Your instructions:
Retype the tail of the data exactly, starting at the line containing "Віримо в повернення до Маріуполя" and stopping at the last line.

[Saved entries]
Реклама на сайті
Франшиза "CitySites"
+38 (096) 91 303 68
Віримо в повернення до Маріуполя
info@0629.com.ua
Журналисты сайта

Expected answer:
Віримо в повернення до Маріуполя
info@0629.com.ua
Журналисты сайта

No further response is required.